Many different factors determine the Dow Jones Industrial Average (DJIA). The aggregate performance of the component companies revealed in the company’s quarterly earnings reports is the main one. US and global macroeconomic data also contribute as they impact investor sentiment. The level of interest rates, set by the Federal Reserve (Fed), also influences the DJIA because it affects the cost of credit, on which many corporations depend heavily. Therefore, inflation can be a major factor as well as other indicators influencing the Fed’s decisions.

The Dow Theory is a method of identifying the primary trend of the stock market developed by Charles Dow. A key step is to compare the direction of the Dow Jones Industrial Average (DJIA) and the Dow Jones Transportation Average (DJTA) and only watch trends where both are moving in the same direction. Volume is a confirmation criterion. The theory uses peak and trough elements of analysis.
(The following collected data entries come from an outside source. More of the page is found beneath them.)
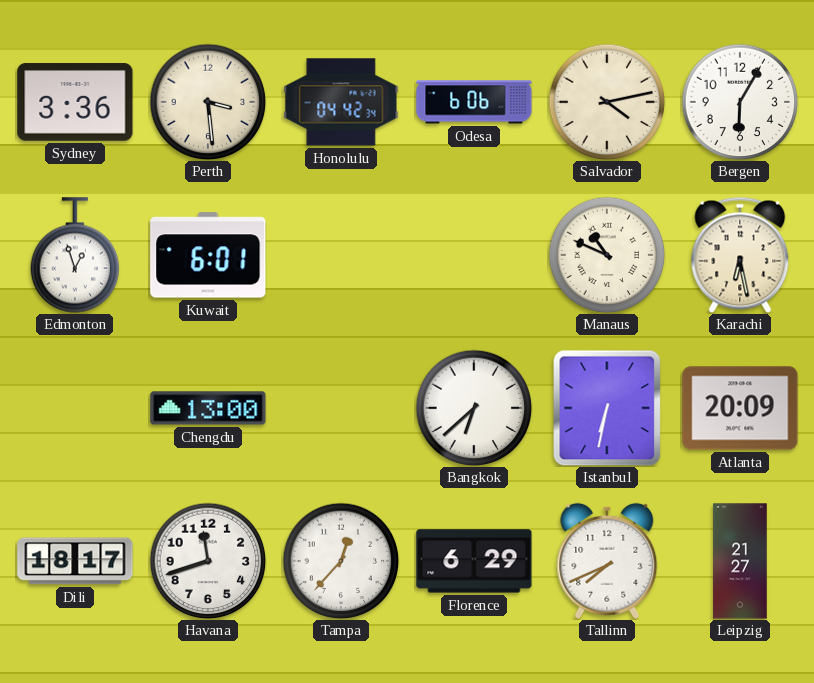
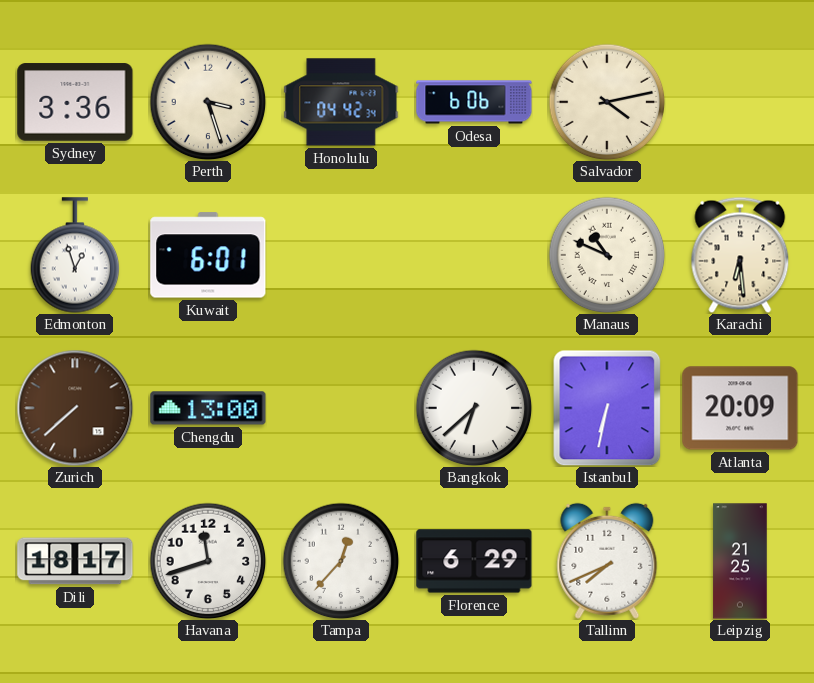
Perth: 3:29 -> 3:27
Bergen: 6:05 -> none
Karachi: 6:28 -> 6:29
Zurich: none -> 7:38
Leipzig: 21:27 -> 21:25
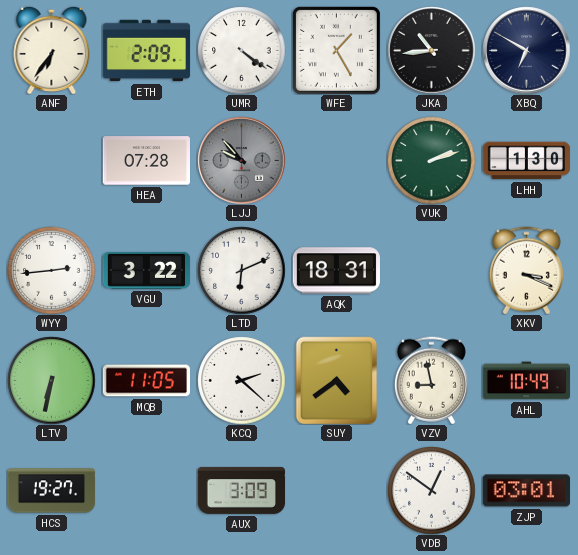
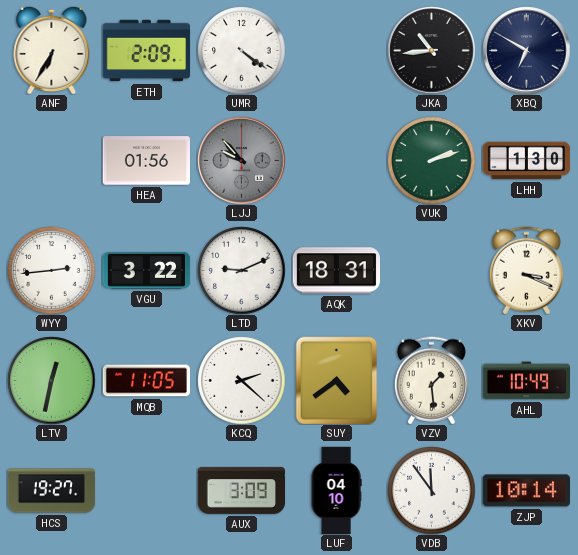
ANF: 6:36 -> 6:35
WFE: 1:25 -> none
HEA: 07:28 -> 01:56
LTD: 6:11 -> 9:11
LTV: 6:32 -> 12:32
VZV: 8:58 -> 1:29
LUF: none -> 04:10
VDB: 12:51 -> 11:54
ZJP: 03:01 -> 10:14
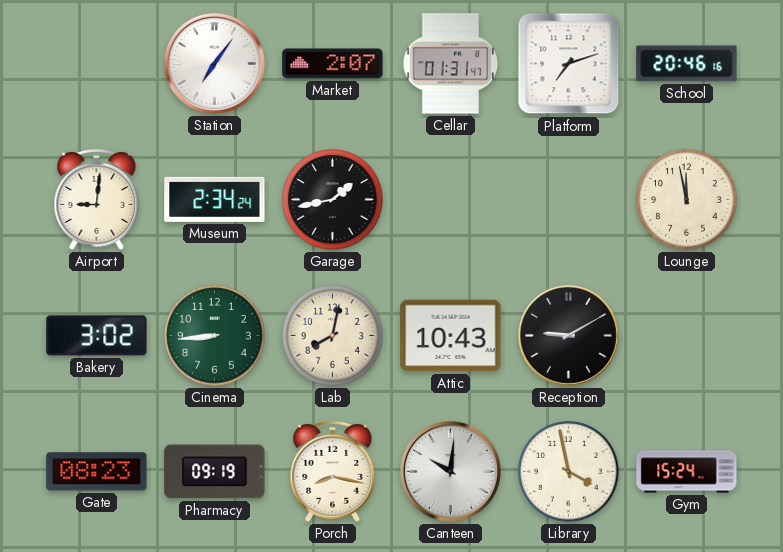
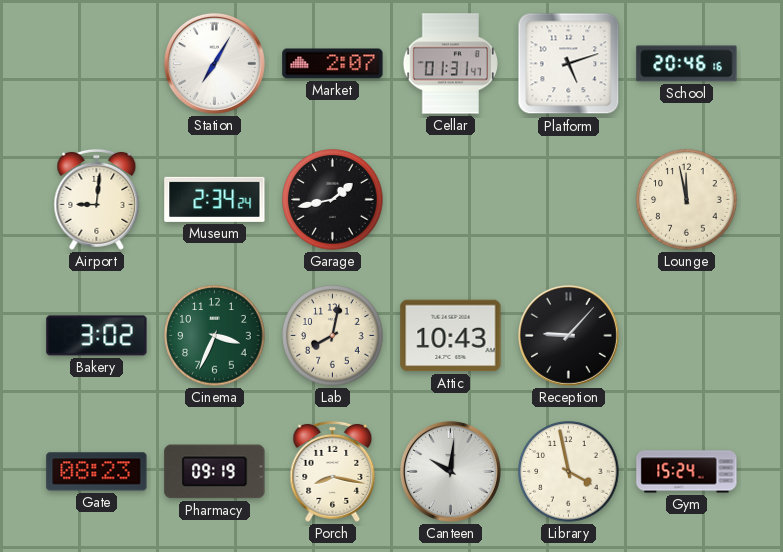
Station: 7:06 -> 7:05
Platform: 7:12 -> 5:12
Cinema: 8:44 -> 3:34
Reception: 9:10 -> 9:07
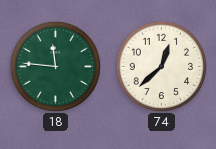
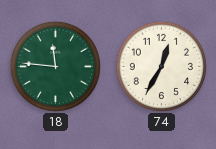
74: 12:38 -> 12:35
Dow’s theory posits three phases of a trend: accumulation, when the smart money starts buying or selling; public participation, when the general public joins in; and distribution, when the smart money comes out.

There are several ways to trade the DJIA. One is the use of ETFs that allow investors to trade the DJIA as a single security, rather than having to buy shares in all 30 constituent companies. A prime example is the SPDR Dow Jones Industrial Average ETF (DIA). DJIA futures allow traders to speculate on the future value of the index, and Options provide the right, but not the obligation, to buy or sell the index at a predetermined price in the future. Mutual funds allow investors to buy one share of a diversified portfolio of DJIA stocks, thereby providing exposure to the overall index.